Mes frères, dois-je expliquer davantage, comment la foi en la vie éternelle a transformé notre mort et a remplacé par la douceur la terreur peinte sur son visage. 

*     

Que nous a donné le Christ? – telle est la question que j’ai posée au début du sermon d’aujourd’hui. La vie éternelle – a été la réponse. La vie éternelle? – telle est l’interrogation qui se pose avec incertitude dans l’âme de bien des hommes d’aujourd’hui. La vie éternelle. Ah! si tout ce que nous venons d’entendre était hors de doute! Reste-t-il vraiment quelque chose de nous après notre mort?
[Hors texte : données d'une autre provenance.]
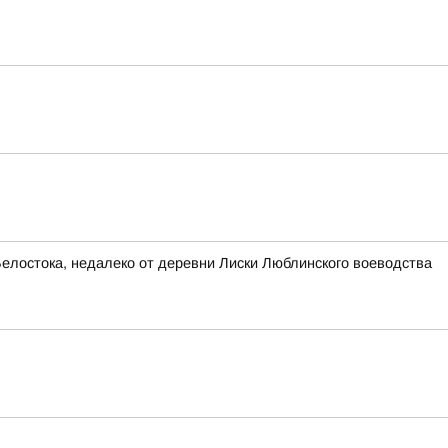
Белостока, недалеко от деревни Лиски Люблинского воеводства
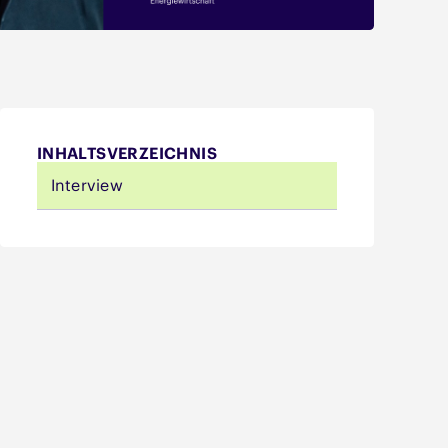
INHALTSVERZEICHNIS
Interview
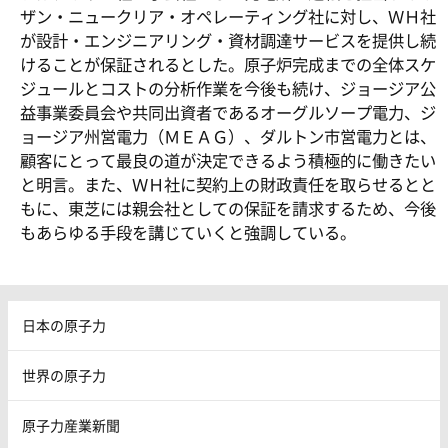
ザン・ニュークリア・オペレーティング社に対し、ＷＨ社
が設計・エンジニアリング・資材調達サービスを提供し続
けることが保証されるとした。原子炉完成までの全体スケ
ジュールとコストの分析作業を今後も続け、ジョージア公
益事業委員会や共同出資者であるオーグルソープ電力、ジ
ョージア州営電力（ＭＥＡＧ）、ダルトン市営電力とは、
顧客にとって最良の道が決定できるよう積極的に働きたい
と明言。また、ＷＨ社に契約上の財政責任を取らせるとと
もに、東芝には親会社としての保証を請求するため、今後
もあらゆる手段を講じていくと強調している。
日本の原子力
世界の原子力
原子力産業新聞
Est-ce que quelque chose de nous échappe à la corrup­tion du tombeau ? 

Mes frères, s’il venait à passer sur l’âme de quelqu’un d’entre vous le souffle glacial du doute « nos morts vivent-ils vraiment? n interrogez seulement ce jeune Francais qui vit encore actuellement à Paris et dans le salon duquel, en toute saison de l’année, des roses sans cesse renouvelées fleurissent une statue de la Petite Thérèse de Lisieux (i). Cet homme avait reçu, pendant la Grande Guerre, une terrible blessure et il était à l’agonie dans une ambulance anglaise. Il y avait peut-être encore une chance de le sauver, mais elle était bien faible : c’était de réussir à extraire le projectile qui se trouvait dans son corps à une telle place que le toucher équivaudrait à une mort certaine. A trois reprises on l’amena sur la table d’opération et le major anglais qui voulait tenter cette opération déses­pérée avait rejeté pour la troisième fois, au dernier instant, son scalpel. Et voilà que quelques jours après, le projectile sortit de lui-même d’une manière mystérieuse, sans aucune opération, par un autre endroit et le blessé fut sauvé. Monsieur le Major, demanda plus tard le soldat, pourquoi avez-vous abandonné à trois reprises cette dangereuse opération? 

Parce que je voyais devant moi une jeune fille qui me retenait la main. Une jeune fille ? Reconnaîtriez-vous son portrait ? 

Mais oui. Le soldat sortit une image de sainte Thérèse (de sainte Thérèse morte et enterrée en 1897). 

Était-ce bien elle? Oui, c’était elle. 

Et depuis des roses fleurissent toujours dans le salon de cet homme dont la vie terrestre a été sauvée par une heureuse habitante de l’autre monde en possession de la vie éternelle. Seigneur Jésus, je crois que nos morts vivent. le crois en la vie éternelle, au bonheur éternel. Actuellement je crois, - faites qu’un jour je la voie aussi. Que je la voie et que je la possède! Amen. 

Le Symbole des Apôtres – deuxième partie. Jésus-Christ le fils de Dieu le Divin Maître, sermons prononcés dans l’église de l’Université de Budapest, par Mgr TIHAMER TOTH. (traduits du hongrois par l’Abbé Marcel GRANCLAUDON). Editions SALVATOR, 1936.